Não sou um exemplo. 
Estou MUITO longe disso. 

Mas sinto-me cada vez mais responsável pelo nosso ambiente e sinto que posso fazer sempre mais um bocadinho.

Talvez por isso que há uns tempos para cá comecei a refletir sobre a roupa que visto. É certo que há aquelas questões sociais sobre a exploração infantil, escravatura, falta de condições de trabalho e afins. Isso é todo um outro problema que se liga indiretamente ao ambiente. Mas foquei-me mesmo na sustentabilidade da minha roupa e percebi que apesar de ter uma ou outra peça exemplar, a maioria não o é.

Depois comecei a procurar e percebi que a oferta ainda é reduzida, a preços superiores e pouco acessível a quem não gosta de comprar online antes de experimentar (EU!). Voltei a refletir sobre o que posso eu fazer para ser mais sustentável sem alterar drasticamente os meus hábitos - sou pouco dada a fundamentalismos. Cheguei a algumas conclusões e decidi partilhar convosco.


O que fazer?
Comprar MENOS | É o primeiro ponto para termos uma atitude mais ecológica. O consumo desenfreado - de roupa ou de outra coisa qualquer - é altamente prejudicial para o nosso ambiente. Comprar menos permite-nos comprar melhor e ao comprar melhor significa que, à partida, a peça terá uma duração maior que peças de menor qualidade. Se vai durar mais, mais tempo vai passar até termos a necessidade de substituir essa peça por outra. É uma excelente oportunidade para darmos aquele upgrade ao nosso closet.

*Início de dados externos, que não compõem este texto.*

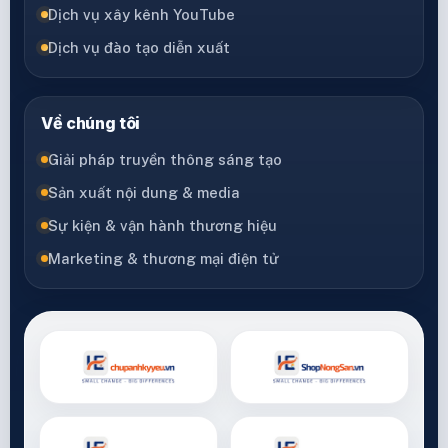
Dịch vụ xây kênh YouTube
Dịch vụ đào tạo diễn xuất
Về chúng tôi
Giải pháp truyền thông sáng tạo
Sản xuất nội dung & media
Sự kiện & vận hành thương hiệu
Marketing & thương mại điện tử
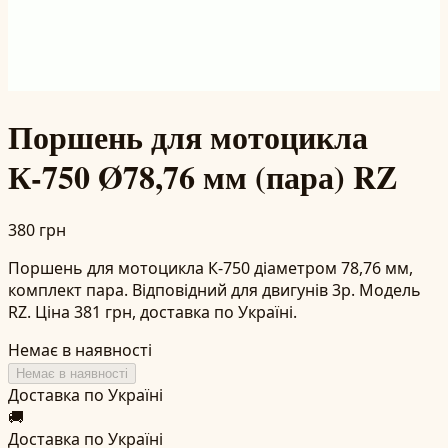
Поршень для мотоцикла
К-750 Ø78,76 мм (пара) RZ
380 грн
Поршень для мотоцикла К-750 діаметром 78,76 мм,
комплект пара. Відповідний для двигунів 3р. Модель
RZ. Ціна 381 грн, доставка по Україні.
Немає в наявності
Немає в наявності
Доставка по Україні
🚚
Доставка по Україні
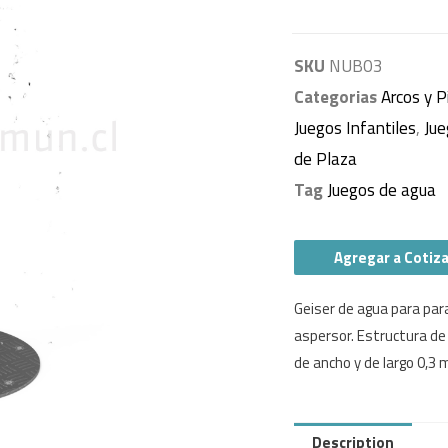
SKU
NUB03
Categorias
Arcos y P
Juegos Infantiles
,
Jue
de Plaza
Tag
Juegos de agua
Agregar a Cotiz
Geiser de agua para par
aspersor. Estructura de a
de ancho y de largo 0,3 
Description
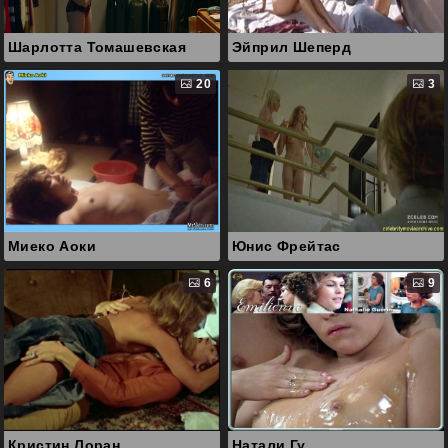
Шарлотта Томашевская
Эйприл Шеперд
20
3
Миеко Аоки
Юнис Фрейтас
6
9
Кристин Лоран
Натали Гу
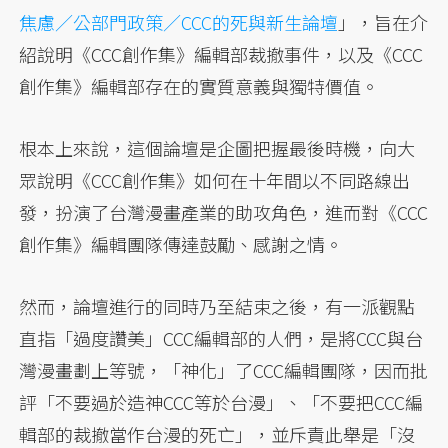
焦慮／公部門政策／CCC的死與新生論壇
」，旨在介
紹說明《CCC創作集》編輯部裁撤事件，以及《CCC
創作集》編輯部存在的實質意義與獨特價值。
根本上來說，這個論壇是企圖把握最後時機，向大
眾說明《CCC創作集》如何在十年間以不同路線出
發，扮演了台灣漫畫產業的助攻角色，進而對《CCC
創作集》編輯團隊傳達鼓勵、感謝之情。
然而，論壇進行的同時乃至結束之後，有一派觀點
直指「過度讚美」CCC編輯部的人們，是將CCC與台
灣漫畫劃上等號，「神化」了CCC編輯團隊，因而批
評「不要過於造神CCC等於台漫」、「不要把CCC編
輯部的裁撤當作台漫的死亡」，並斥責此舉是「沒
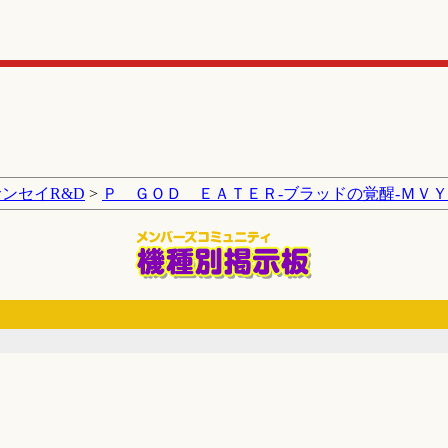
サンセイR&D
>
Ｐ ＧＯＤ ＥＡＴＥＲ‐ブラッドの覚醒‐ＭＶ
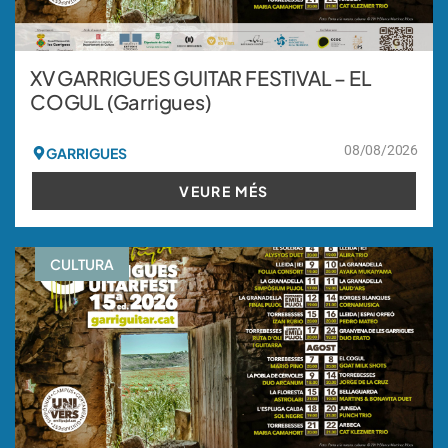
XV GARRIGUES GUITAR FESTIVAL – EL
COGUL (Garrigues)
08/08/2026
GARRIGUES
VEURE MÉS
CULTURA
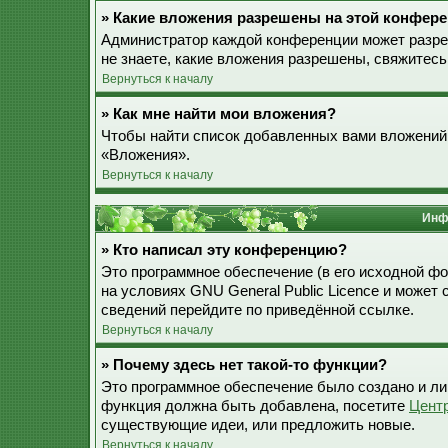
» Какие вложения разрешены на этой конфер
Администратор каждой конференции может разре
не знаете, какие вложения разрешены, свяжитес
Вернуться к началу
» Как мне найти мои вложения?
Чтобы найти список добавленных вами вложений,
«Вложения».
Вернуться к началу
Инф
» Кто написал эту конференцию?
Это программное обеспечение (в его исходной ф
на условиях GNU General Public Licence и может
сведений перейдите по приведённой ссылке.
Вернуться к началу
» Почему здесь нет такой-то функции?
Это программное обеспечение было создано и лиц
функция должна быть добавлена, посетите
Цент
существующие идеи, или предложить новые.
Вернуться к началу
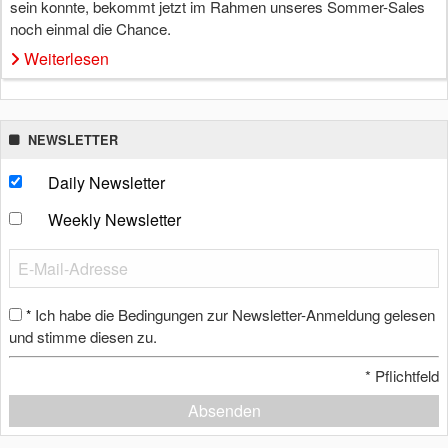
sein konnte, bekommt jetzt im Rahmen unseres Sommer-Sales
noch einmal die Chance.
Weiterlesen
NEWSLETTER
Daily Newsletter
Weekly Newsletter
Ich habe die Bedingungen zur Newsletter-Anmeldung gelesen
*
und stimme diesen zu.
*
Pflichtfeld
Absenden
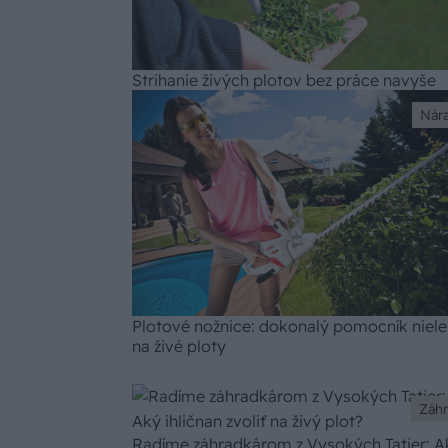
Strihanie živých plotov bez práce navyše
Nár
Plotové nožnice: dokonalý pomocník niel
na živé ploty
Záh
Radíme záhradkárom z Vysokých Tatier: A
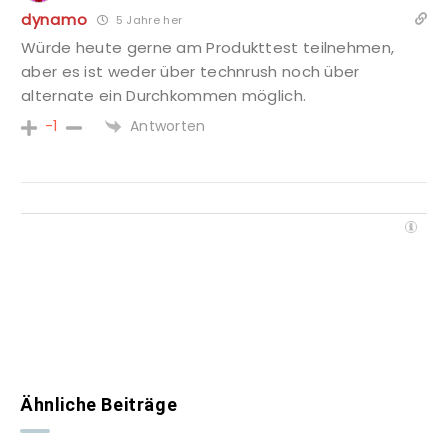
dynamo
5 Jahre her
Würde heute gerne am Produkttest teilnehmen,
aber es ist weder über technrush noch über
alternate ein Durchkommen möglich.
Antworten
-1
Ähnliche Beiträge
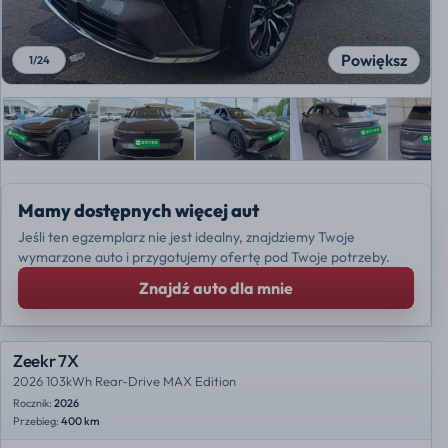
Powiększ
1
/
24
Mamy dostępnych więcej aut
Jeśli ten egzemplarz nie jest idealny, znajdziemy Twoje
wymarzone auto i przygotujemy ofertę pod Twoje potrzeby.
Znajdź auto dla mnie
Zeekr 7X
2026 103kWh Rear-Drive MAX Edition
Rocznik:
2026
Przebieg:
400 km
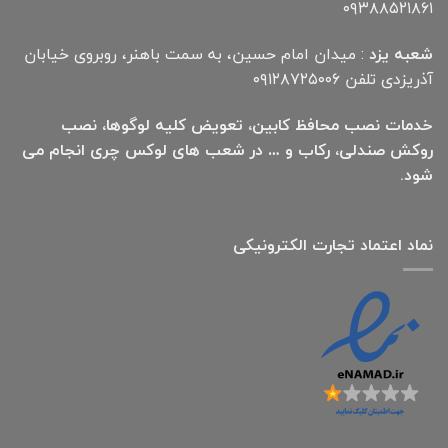
۰۹۳۸۸۵۲۱۸۶۱
شعبه یزد
: میدان امام حسین، به سمت باهنر، روبروی خیابان
آذریزدی تلفن ۰۹۱۲۸۷۲۵۰۰۶
خدمات نصب محافظ کابین، تعویض کلیه لوگوها، نصب
روکش صندلی، رکاب و … در شعب های لوکس چری انجام می
شود.
نماد اعتماد تجارت الكترونیكی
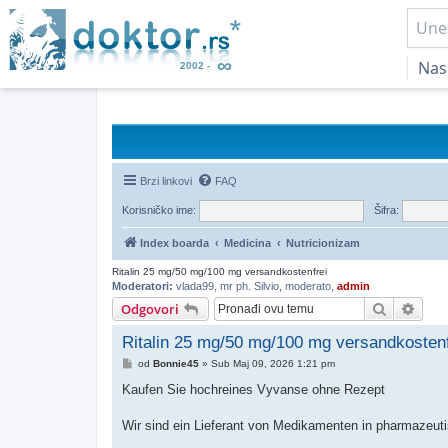
Nas
Brzi linkovi
FAQ
Korisničko ime:
Šifra:
Index boarda
Medicina
Nutricionizam
Ritalin 25 mg/50 mg/100 mg versandkostenfrei
Moderatori:
vlada99
,
mr ph. Silvio
,
moderato
,
admin
Pretraga
Napr
Odgovori
Ritalin 25 mg/50 mg/100 mg versandkostenf
Post
od
Bonnie45
»
Sub Maj 09, 2026 1:21 pm
Kaufen Sie hochreines Vyvanse ohne Rezept
Wir sind ein Lieferant von Medikamenten in pharmazeutis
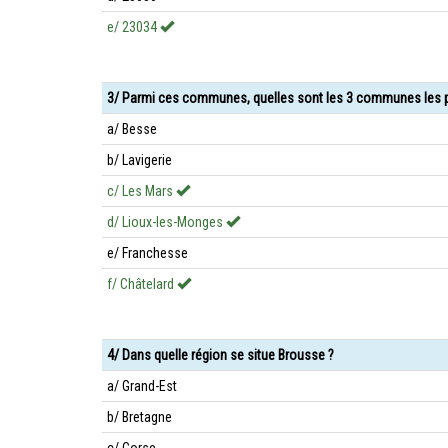
e/ 23034
3/ Parmi ces communes, quelles sont les 3 communes les p
a/ Besse
b/ Lavigerie
c/ Les Mars
d/ Lioux-les-Monges
e/ Franchesse
f/ Châtelard
4/ Dans quelle région se situe Brousse ?
a/ Grand-Est
b/ Bretagne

DAR o que já não nos serve | Um roupeiro cheio de roupa não significa, necessariamente, que temos muito para vestir - todas as mulheres sabem disso. É importante, de vez em quando, irmos selecionando peças que já não fazem o nosso estilo, que já não nos servem ou que não vamos ter mais oportunidade de usar e doá-la a instituições ou distribuir por amigas.

VENDER online | Se quiserem rentabilizar o processo de cima, podem sempre colocar as peças à venda no OLX ou CustoJusto, em grupos do Facebook ou algo parecido. Vão livrar-se de peças que já não querem e ainda ganhar uns trocos.

Comprar LOCALMENTE | Ao apoiarmos o comércio local estamos a ser sustentáveis (não se esqueçam que a sustentabilidade tem três pilares: económico, social e ambiental). "Então porquê?" perguntam-me vocês. Por dois motivos primordiais: 1) porque estamos a gerar receitas no nosso meio e a apoiar a economia local e 2) porque esses artigos, normalmente, são produzidos também localmente, logo não existe o problema do transporte e distribuição que causam uma grande percentagem de poluição neste processo. Escolham aquelas lojas catitas que todas as cidades têm e vão beneficiar com peças diferentes de todas as outras pessoas, o que também é um luxo.

ENTREGAR nas lojas | Se têm peças de roupa ou outros tecidos que já estão estragados, entreguem-nos nas caixas que existem em lojas como a Zara ou a H&M e ainda recebem um vale de desconto. Esses tecidos são reciclados e aproveitados para criar novas peças.

Escolher LINHAS Sustentáveis | Hoje em dia as marcas têm linhas ecológicas e, nem por isso, mais dispendiosas. A Mango tem a Commited, a Zara a Join Life e a H&M a Conscious Collection. Sou fã das três e tento sempre optar por peças destas linhas. É só olhar para as etiquetas para identificar as peças.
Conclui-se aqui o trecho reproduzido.